# Welding Table set-up and Fit "Certiflat"



## Janderso (Jun 1, 2018)

Hello,
I finally got around to putting together my 24" X 36" Certiflat, welding table with the optional legs and locking castors.
Web site https://weldtables.com/
The fit and finish is very good IMHO. If you have not seen this product they put together a very versatile platform with lots of mounting options to hold your irregular work to be welded.
This is also a great time to use my TIG welder.
I'll post a few pics as I put this together over the next couple days. So far, I am very satisfied.
Is this the right place to post this??


----------



## brino (Jun 1, 2018)

"watching" Thanks for sharing it!
-brino


----------



## jdedmon91 (Jun 1, 2018)

Awesome welding table


Sent from my iPhone using Tapatalk


----------



## Janderso (Jun 1, 2018)

OK, got the table tacked to flip it over. No light through the slats. Perfectly flat!
Tomorrow I'll finish welding the table, grind/file off the TIG beads and move on to the legs.
The table supports/stiffners, have little fingers that come up through the table to be welded to the table.
Awesome design. This table will be very straight, square, flat and strong!
I did not mention, I was going to make a table, this kit was less than $500 delivered. I would pay more for materials and it would not have been this good.


----------



## jcp (Jun 2, 2018)

Good looking product! I'll have to check this out.


----------



## Janderso (Jun 2, 2018)

Mostly done.
It's fun to put together a pre-fab of such high quality. Welding it together was good practice for me. I have a Miller Diversion 180. Perfect TIG for this project.
Very strong, straight, square and versatile.
See pics please.


----------



## Janderso (Jun 4, 2018)

All done. Painted and added a shelf on the bottom. I will make up a jig to hang an angle grinder and maybe a vise. Not sure yet. I used it roll outside to dress my grinder. You know the mess that makes. better outside. Castors came in the kit.


----------



## dlane (Jun 4, 2018)

Don’t catch your shelf on fire , might want to cover it with sheet metal. Molten metal falls down.


----------



## Janderso (Jun 4, 2018)

dlane said:


> Don’t catch your shelf on fire , might want to cover it with sheet metal. Molten metal falls down.

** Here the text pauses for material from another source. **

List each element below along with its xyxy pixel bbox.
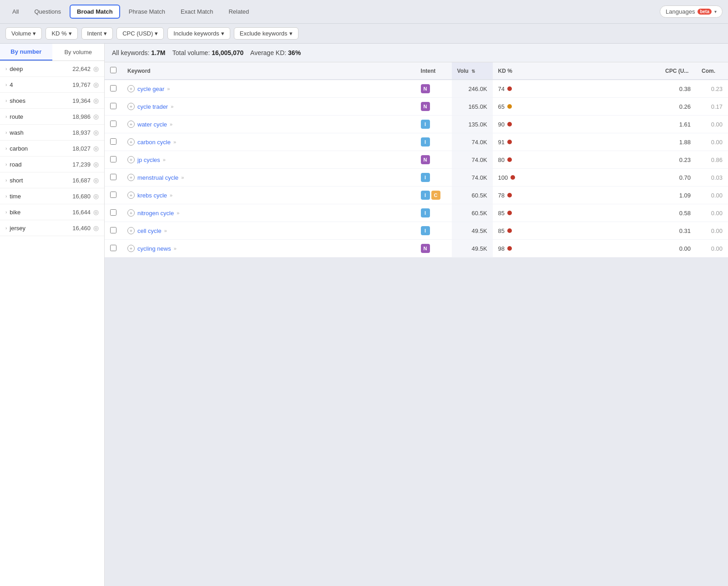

Yeah but it's a TIG table. TIG welding doesn't splatter. I'm not convinced I like the wood shelf. I may change it to metal/wire mesh like the shelving you see at Lowes. The wood is just sitting there, no fastners.
The holes allow for all kinds of mounting fixture/clamping options.
I'll be careful.


----------



## jbolt (Jun 8, 2018)

Janderso, How rigid is the table top once assembled? I have been looking at these as a potential top for a welding table but with folding legs since I do not have space for a dedicated table. I have no doubt I could do it with one of their fab tables which look awesome but at twice the cost and weight I'm not sure I can justify it.


----------



## Janderso (Jun 8, 2018)

I think it's very rigid. They use 3/16 steel. You then tack weld during the build process. once you are sure the cross supports are flat with no light coming through between the table and the supports you finish welding it. 
The 2" straps are laser cut, they have little fingers that come up through holes in the table. You weld these to the table and flap grind the filler nice and flat.
I am very impressed with the build quality. Did you watch the video?
The leg kit is made the same way, it has 2 slits in the legs that fit over the table supports so you get plenty of welding joints and the leg cross supports fit into pre-cut notches that weld up good and square/strong!


----------



## Aukai (Jun 9, 2018)

I had a tray made for my table to catch swarf, and MIG splatter. I will have to drop the tray sliders they are too high in the picture. I have to move it to use the fixture holes, but it is working.


----------



## Janderso (Jun 9, 2018)

I’ll say it’s working.
I have been thinking of adding a tray and another shelf.
One thing I like about the table is the working height.
I find most tables to be too low.
I’m 6 feet. Doing dishes and working over a low table, lathe kills my back.


----------



## MAKEITOUTOFWOOD (May 9, 2019)

Janderso said:


> I’ll say it’s working.
> I have been thinking of adding a tray and another shelf.
> One thing I like about the table is the working height.
> I find most tables to be too low.
> I’m 6 feet. Doing dishes and working over a low table, lathe kills my back.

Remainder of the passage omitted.